Añoranza de los dioses cavernícolas

woman standing inside cave

Tengo la suerte de poder irme a la parte delantera de mi casa, sentarme y dejar que la vista se pierda en el infinito. Más aún, que ésta vuele sobre un mar de encinas. Y pensar.
Quizá el propósito del nuevo año no debería ser profundizar en algún idioma, retomar esa relación que se torció o ponerse a régimen de una vez. Para muchos de nosotros debería ser pensar. A mí, desde luego, me resultaría más fácil cumplirlo. Y más placentero, por supuesto.

Los ciudadanos, al menos, agradeceríamos que algunos de nuestros políticos recogieran el guante y se lo impusieran como propósito inexcusable. Pensar antes de hablar. Pensar antes de hacer. Pensar antes de ser consciente de que, por no haber pensado te has vuelto a equivocar.

Decía Fernando Savater que uno de los objetivos fundamentales de la escuela es “enseñar a pensar; pero más aún pensar sobre lo que has pensado”. Trasciende así el famoso “enseñar a pensar”; incluso desarrolla el concepto de pensamiento crítico y lo lleva hasta el sutil y complicado mundo de pensar sobre uno mismo. Brillante como siempre. No le quito la razón. No se la puedo quitar. En todo caso, que ejercicio de autoconocimiento más extremadamente autoexigente e introspectivo.

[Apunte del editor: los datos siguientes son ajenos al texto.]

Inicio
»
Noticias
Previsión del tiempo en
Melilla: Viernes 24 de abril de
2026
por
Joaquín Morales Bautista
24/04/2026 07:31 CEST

Entiéndame bien el lector; no me ha iluminado ningún dios hindú para que este inicio de año 22 haya yo decidido abogar por la reflexión como camino de liberación personal. No.

Sin embargo, sí creo que es necesario reivindicar el ejercicio de la humanidad plena en aquella actividad que es la que nos hace más humanos y que es la que nos diferencia de casi cualquier otro ser vivo: nuestra capacidad de pensar y proyectar nuestro pensamiento simple en pensamiento más complejo, en acciones, o manifestarlo a través del habla.

Hemos pasado dos años críticos de pandemia y una de las cuestiones que los expertos están destacando son los efectos que sobre la salud mental de las personas está teniendo la COVID-19. Saber gestionar la pérdida de seres queridos; los momentos de soledad del confinamiento; la frustración de sentirte desplazado por un ERTE en tu empresa; el desamparo de los enfermos y sus familiares en los hospitales; la excitación truncada de los adolescentes; el robo de la niñez de nuestros más pequeños; y tantas otras afecciones más, que se corresponden con los diferentes dramones o pequeños dramas personales de esa vida que ha seguido siendo, que no paró por la dichosa pandemia. Referirlo nos llevaría hasta el “infinito” que suponemos corresponde con cada una de las personas que conforman la humanidad y sus propias circunstancias. Es por ello, por lo que cobra sentido este artículo. Probablemente, ahora más que nunca, debamos reivindicar el papel de esa escuela que mire más a la persona. Que incida más en nuestros valores esenciales y que profundice en el conocimiento de nuestras emociones.

En este mundo tecnologizado, en el que el vértigo de la acción siempre se superpone a la calma precisa de la reflexión y, por tanto, pondera la ejecución inmediata; la escuela debe ser consciente de que, ahora más que nunca, debe profundizar en el placer de enseñar y aprender sobre lo nuestro. Y despacito. No hay prisa. Hay muchos años por delante en los que lo fundamental es conseguir que nuestros infantes se conviertan en adultos responsables, conocedores de sí mismos, con capacidad de pensar, y además hacerlo críticamente. Mucho mejor si, como nos sugiere Savater, logramos que nuestro alumnado sea capaz de “pensar sobre lo pensado”. Este nivel de introspección no solo reforzará el sentido más humano de nosotros mismos, sino que coadyuvará a conocernos y reconocernos mejor – casi tan importante como lo primero-, y así evitar problemas de salud mental en el futuro. Creo que tenemos derecho.

Para que no le quede duda a nadie, no planteo el desarrollo de una escuela en la que eduquemos a nuestros niños en procesos de pensamiento dedicados a la contemplación hedonista y pseudo-hippie. Es por ello que reclamo volver a los dioses de la caverna. Acaso esa caverna de Platón, que tanto sirvió, o debía servir, para introducirnos en el conocimiento humano. Más aún, en el conocimiento de nosotros mismos. De las circunstancias que nos rodean y de cómo hemos de bregar con ellas. El conocimiento es lo que tiene. Requiere esfuerzo. Pero es muy gratificante.

Les deseo a todos un feliz 2022 y que definitivamente sea el año en el que podamos volver a ser lo que éramos.